Now this could be funny. Taking aside the obvious issues of permission and legality taking out a house with a tree on purpose could be kinda cool. I bet the clean up would be awful tho......


----------



## EdenT (Dec 12, 2009)

Cleanup could be quickly achieved with a couple of gallons of gas, a match, and a bag of marshmallows. Please post video ASAP. :drool:


----------



## limbwalker54 (Dec 12, 2009)

Sounds like lawsuit....


----------



## Plasmech (Dec 12, 2009)

I'm not going to even entertain the thought of this unless I have paperwork from the actual land owner. And even then, I would not bomb into a house, it would be rigged.


----------



## 137buck (Dec 12, 2009)

about 6 years ago, i received a phone call from a guy who wanted a huge oak tree removed, so long story short, i show up to do the bid, this tree was huge, over hung power lines on one side, then it was over the house big time, the h.o. told me he just bought the house and he was going to tear it down so he could build a new one, told me to just bomb the house...but it was his tone that he had about the whole deal that made me think twice about it...he thought it was a simple notch and flop job...but i told him other wise and bid it high, and he found some other fly by night outfit to do it...and from what i heard it was a hugh mess afterward with the clean up.


----------



## forestryworks (Dec 12, 2009)

sounds pretty fishy


----------



## treeslayer (Dec 14, 2009)

If you own anything of value, STAY AWAY from this one. 
Abandoned houses have value, deeds, notes, foreclosures, history, family ties and feuds.
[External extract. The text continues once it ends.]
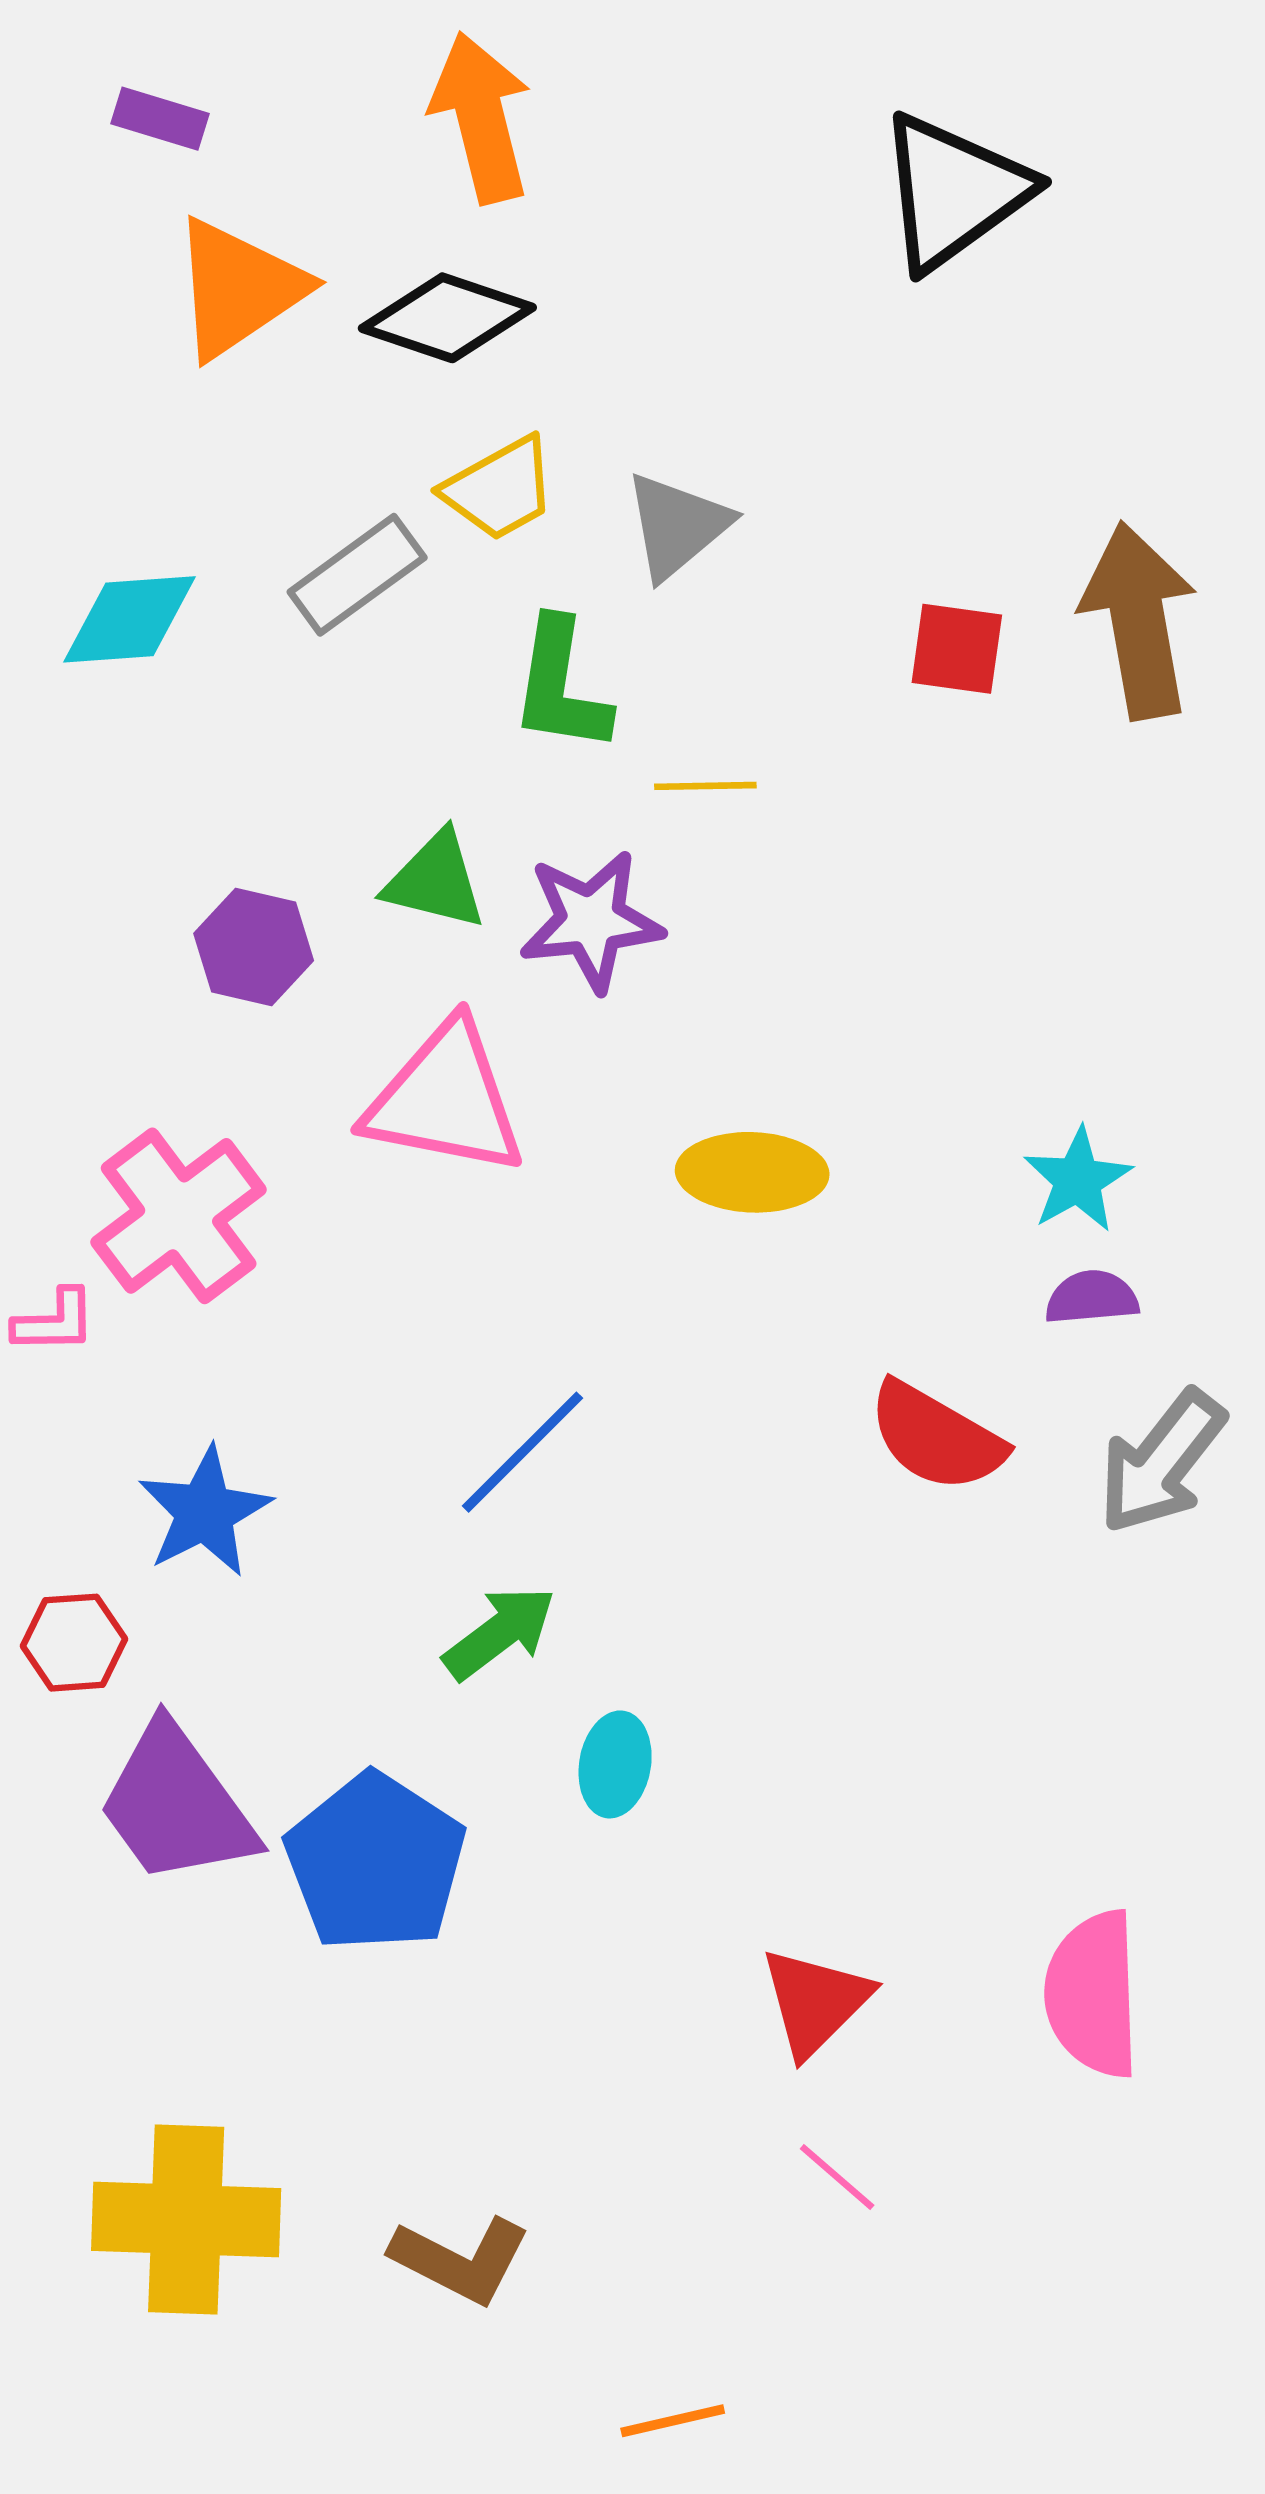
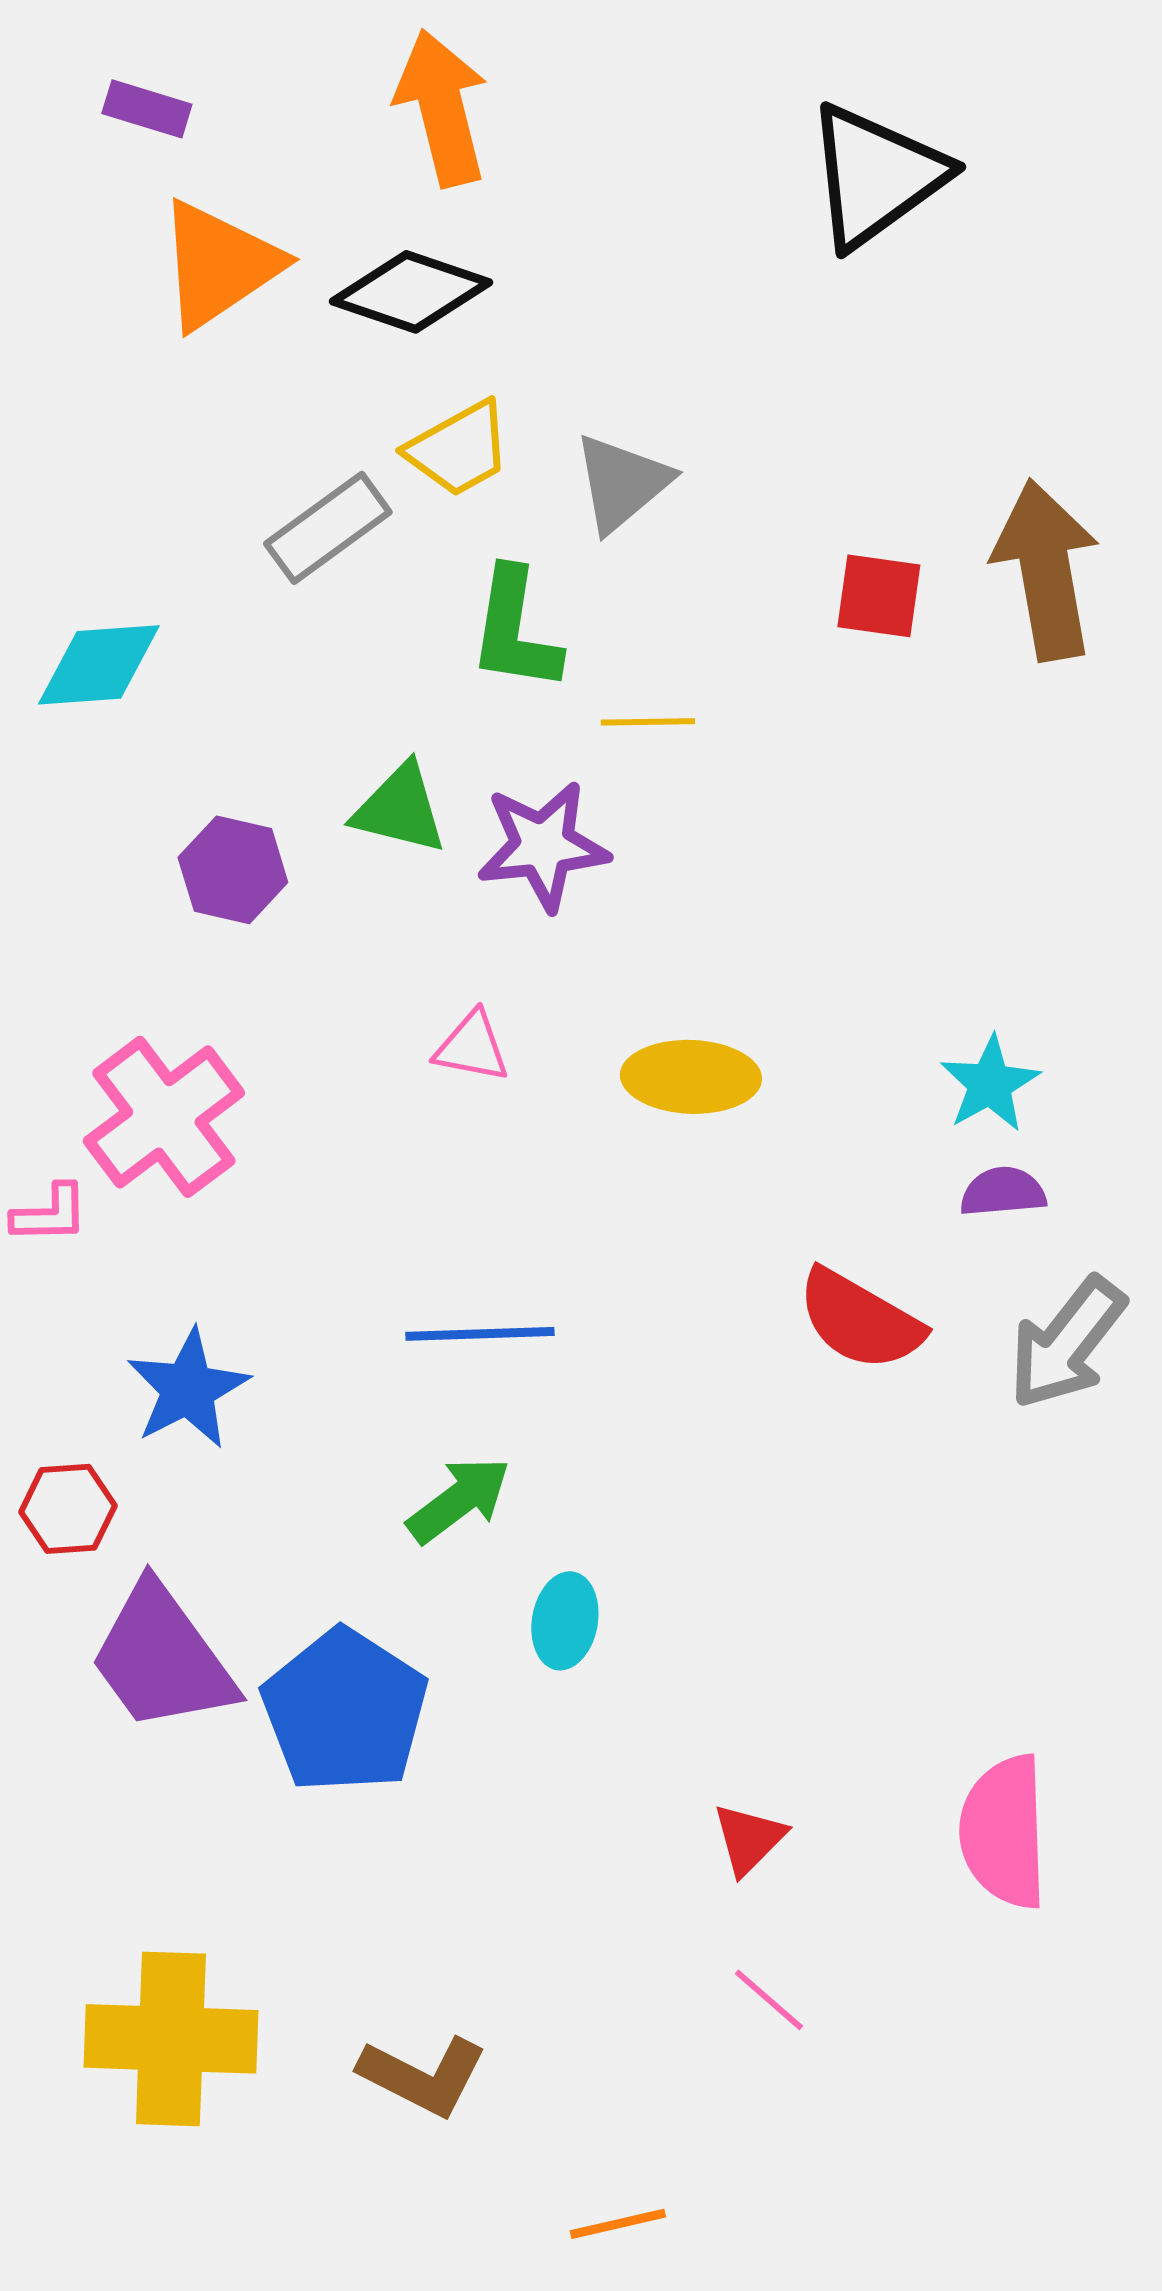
cyan diamond: (130, 619) -> (99, 665), moved
pink triangle: (445, 1099) -> (472, 1047), moved, size x0.5
blue line: (522, 1452) -> (480, 1334), turned 43
red triangle: (815, 2002) -> (749, 1839), size x0.7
one more word should suffice.

LAWYERS. :censored:


----------



## randyg (Dec 14, 2009)

How about getting paid first, making sure the check clears the bank, and then doing the job at night so nobody gets any pics of you? Seriously, I had one guy call saying he was tearing down this little cabin and wanted me to piece down large maple on top. Told him would be lot more work for cleanup, and to call me back when cabin was gone. Said he would get someone else to do it. Cabin gone for year now, tree still there. I think he was thinking insurance scam. No takers :-]

My guess is your guy has no authority, just wishful thinking. Don't even consider it.


----------